In what HHS’s Office of Civil Rights (OCR) called its largest settlement ever against a single entity for HIPAA violations, Downers Grove, Illinois-based Advocate Health Care has agreed to pay $5.55 million for three data breaches which exposed the health records of more than four million people.

The investigation began in 2014, after the third breach was reported. OCR said Advocate, the largest hospital chain in Illinois, failed to conduct a thorough risk analysis for vulnerabilities to all its protected health information held electronically and didn’t have written contracts with business associates assuring health information in their possession would be protected.

The single biggest accusation of lax data security Advocate faced was related to its data center. OCR said the company didn’t have policies in place to limit physical access to Touhy Support Center in Park Ridge, Illinois, which allowed four computers containing the protected information of more than 3.9 million people to be stolen on July 15, 2013. The stolen information included patient names, insurance records, addresses, credit card numbers and their expiration dates, dates of birth, and clinical records.

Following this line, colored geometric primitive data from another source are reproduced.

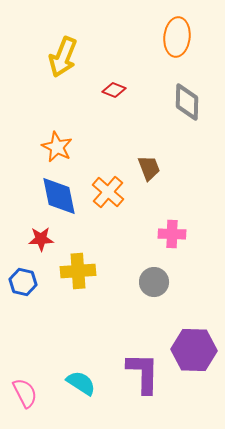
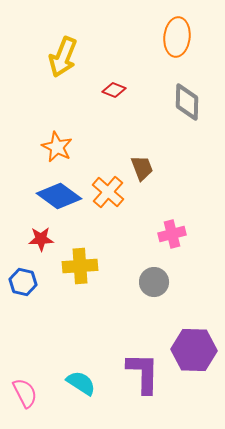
brown trapezoid: moved 7 px left
blue diamond: rotated 42 degrees counterclockwise
pink cross: rotated 16 degrees counterclockwise
yellow cross: moved 2 px right, 5 px up
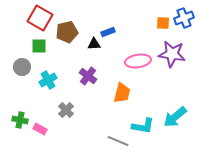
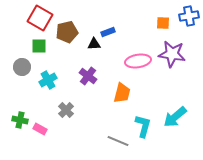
blue cross: moved 5 px right, 2 px up; rotated 12 degrees clockwise
cyan L-shape: rotated 85 degrees counterclockwise
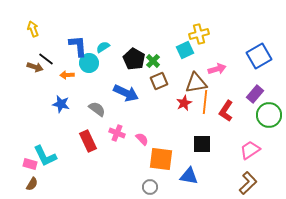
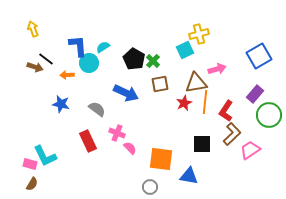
brown square: moved 1 px right, 3 px down; rotated 12 degrees clockwise
pink semicircle: moved 12 px left, 9 px down
brown L-shape: moved 16 px left, 49 px up
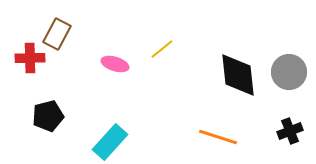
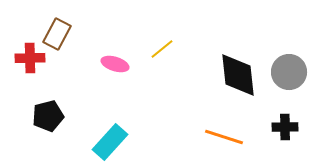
black cross: moved 5 px left, 4 px up; rotated 20 degrees clockwise
orange line: moved 6 px right
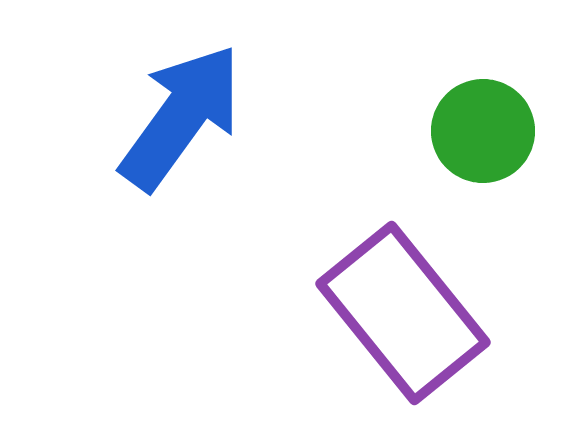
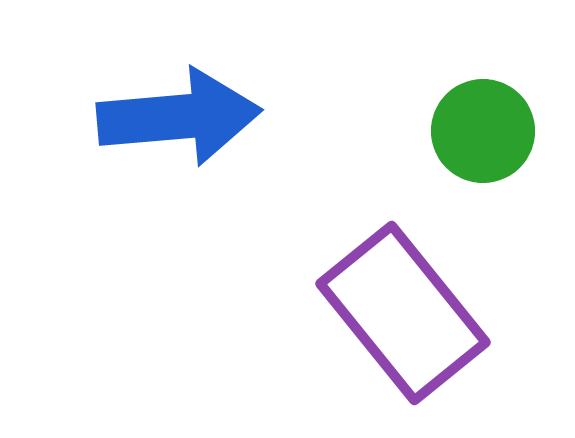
blue arrow: moved 2 px left; rotated 49 degrees clockwise
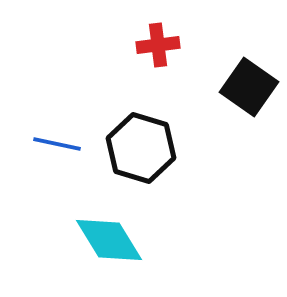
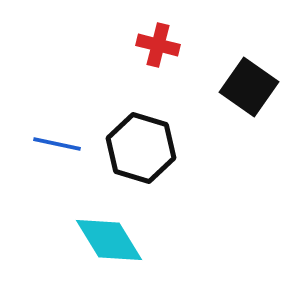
red cross: rotated 21 degrees clockwise
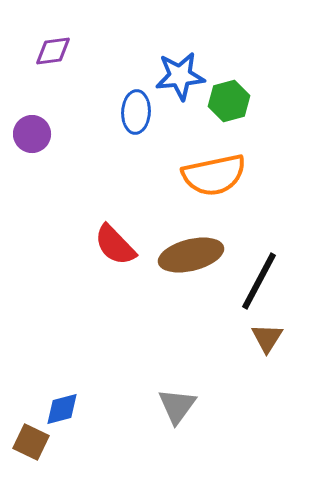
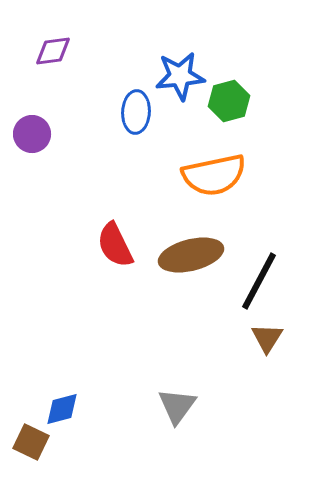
red semicircle: rotated 18 degrees clockwise
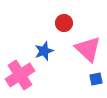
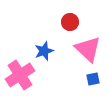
red circle: moved 6 px right, 1 px up
blue square: moved 3 px left
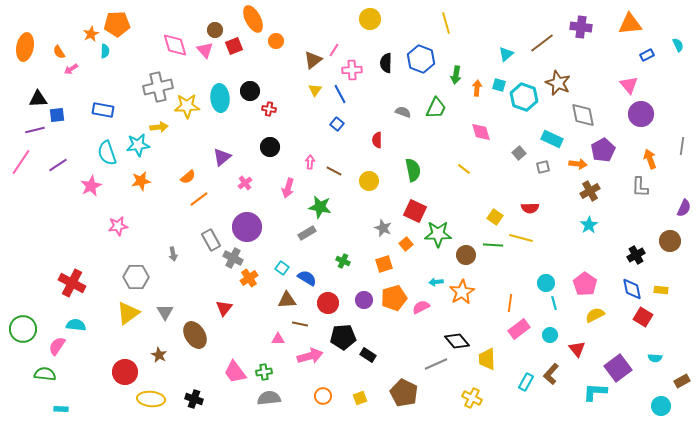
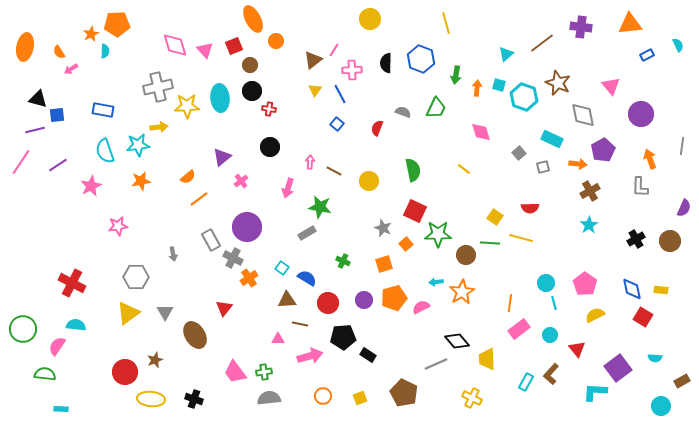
brown circle at (215, 30): moved 35 px right, 35 px down
pink triangle at (629, 85): moved 18 px left, 1 px down
black circle at (250, 91): moved 2 px right
black triangle at (38, 99): rotated 18 degrees clockwise
red semicircle at (377, 140): moved 12 px up; rotated 21 degrees clockwise
cyan semicircle at (107, 153): moved 2 px left, 2 px up
pink cross at (245, 183): moved 4 px left, 2 px up
green line at (493, 245): moved 3 px left, 2 px up
black cross at (636, 255): moved 16 px up
brown star at (159, 355): moved 4 px left, 5 px down; rotated 21 degrees clockwise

In another instance, OCR said an unencrypted laptop was left in an unlocked car overnight by an employee of an Advocate subsidiary, Advocate Medical Group, which the agency said constitutes a failure to “reasonably safeguard” the protected information of more than 2,200 people.

The “extent and duration of the alleged noncompliance” is what led to such a large settlement, according to OCR.

“We hope this settlement sends a strong message to covered entities that they must engage in a comprehensive risk analysis and risk management to ensure that individuals’ ePHI is secure,” said OCR Director Jocelyn Samuels.

Along with the settlement, Advocate doesn’t have to admit liability, but will implement a corrective action plan to correct the security gaps identified by OCR. That plan will require conducting a risk analysis within 180 days, along with reviewing and revising policies on devices which can transmit or store protected health information and access to its data center.